La différence ontologique
La spécificité de l'approche Daseinsanalytique par rapport aux autres approches existentielles réside dans une compréhension ontologique de la situation du Dasein (existant humain ou être humain) appelée Condition Humaine. Ce fut le mérite d'A. Holzhey-Kunz d'arriver à déployer dans toute son originalité les relations entre la conception philosophique de l'herméneutique existentiale de Heidegger avec la psychopathologie psychanalytique (Ouvrage : Leiden am Dasein, 1994). En effet, Heidegger décrit le Dasein dans sa double dimension ('Zweideutigkeit') ontique et ontologique, autrement appelée la 'différence ontologique'. Ainsi, dans toute situation concrète - ou ontique - le Dasein est confronté à une dimension - ontologique - qui concerne ou relève de son être. Dans une telle perspective, la souffrance de l'être humain n'est pas simplement à identifier de manière concrète, comme étant due par exemple à un trouble psychique ou à une maladie psychique (raisonnement tautologique par excellence), mais au rapport qu'entretient le Dasein avec, par exemple et entre autres dimensions ontologiques, sa corporéité (Leiblichkeit, Cf. Merleau-Ponty) et sa mienneté (Jemeinigkeit) pour l'anorexie mentale, sa faillibilité (Brüchigkeit) et l'imprévisibilité (Unvorhersagbarkeit) de son corps pour les hypocondriaques, son indéléguable devoir-exister (« Dass ich bin und zu sein habe » - trad. française: « que je suis et que j'ai à être ») pour les dépressifs, sa rassurante - mais ô combien riche en angoisses...- illusion de contrôle pour les troubles anxieux, etc.

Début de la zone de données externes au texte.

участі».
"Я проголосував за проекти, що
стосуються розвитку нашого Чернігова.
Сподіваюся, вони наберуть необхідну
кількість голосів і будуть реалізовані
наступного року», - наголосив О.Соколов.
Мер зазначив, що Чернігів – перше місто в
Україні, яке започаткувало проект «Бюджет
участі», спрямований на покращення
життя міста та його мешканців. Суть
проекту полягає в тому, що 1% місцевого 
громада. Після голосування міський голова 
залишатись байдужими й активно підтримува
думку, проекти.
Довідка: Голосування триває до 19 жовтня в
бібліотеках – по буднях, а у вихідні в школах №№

Ainsi, les tentatives répétées pour contrôler une situation, comme d'éteindre la lumière, de contrôler que les plaques du four sont éteintes, de se laver les mains maintes fois, n'ont pas à être comprises dans leur fonction concrète de contrôle et de maîtrise, mais dans leur dimension atmosphérique (stimmungsmässig) d'une tentative - la Daseinsanalyse parle ici de « souhait ontologique » (ontologische Wunsch) - d'éliminer les impressions mêmes d'une impuissance et d'une perte de maîtrise.
Par ces quelques exemples, il est souligné l'importance du sens des phénomènes psychopathologiques en rapport et en regard (Verweisungszusammenhänge) avec les dimensions existentiales concernées (Hellhörigkeit 'sensibilité aiguë' - et Betroffenheit 'être-touché-par').

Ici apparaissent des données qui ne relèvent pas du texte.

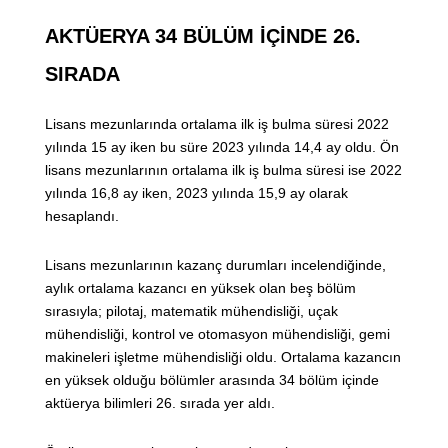
AKTÜERYA 34 BÜLÜM İÇİNDE 26.
SIRADA
Lisans mezunlarında ortalama ilk iş bulma süresi 2022
yılında 15 ay iken bu süre 2023 yılında 14,4 ay oldu. Ön
lisans mezunlarının ortalama ilk iş bulma süresi ise 2022
yılında 16,8 ay iken, 2023 yılında 15,9 ay olarak
hesaplandı.
Lisans mezunlarının kazanç durumları incelendiğinde,
aylık ortalama kazancı en yüksek olan beş bölüm
sırasıyla; pilotaj, matematik mühendisliği, uçak
mühendisliği, kontrol ve otomasyon mühendisliği, gemi
makineleri işletme mühendisliği oldu. Ortalama kazancın
en yüksek olduğu bölümler arasında 34 bölüm içinde
aktüerya bilimleri 26. sırada yer aldı.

Efficacité de la confrontation existentielle
Confrontation ontique : une fausse évidence
Il est admis depuis les années 1970 que dans le cas des troubles anxieux, les psychothérapies basées sur des méthodes de confrontation - en imagination ou in vivo - avec les stimuli anxiogènes sont « efficaces », c'est-à-dire font sensiblement baisser l'anxiété. En revanche, les spécialistes n'ont pas d'explications crédibles permettant de comprendre cette amélioration. Dans la grande majorité des troubles anxieux et dépressifs, les approches comportementalistes et cognitivistes ne sont pas en mesure de démontrer un effet d'apprentissage pour expliquer la souffrance des patients. Les théories phylogénétiques renvoyant cette anxiété humaine à des situations de danger vécus — durant des millions d'années — par les premiers mammifères devant des reptiles ou des insectes plus dangereux ne tiennent pas la route. Outre l'aspect hautement spéculatif de ces théories, les autres mammifères ne manifestent pas ce genre de phobie. Par ailleurs, il n'est toujours pas expliqué comment une personne adulte peut souffrir d'une phobie de souris, d'araignée ou de chat, sans avoir jamais été sauvagement agressé par ces animaux auparavant. C'est le propre de la psychopathologie psychanalytique que d'avoir proposé un modèle de l'angoisse qui renvoie le danger apparemment réel (Realangst) à une menace pulsionnelle, elle-même conçue comme un afflux d'excitation non maîtrisable, comme dans le cas du danger de la castration (phobie du petit Hans).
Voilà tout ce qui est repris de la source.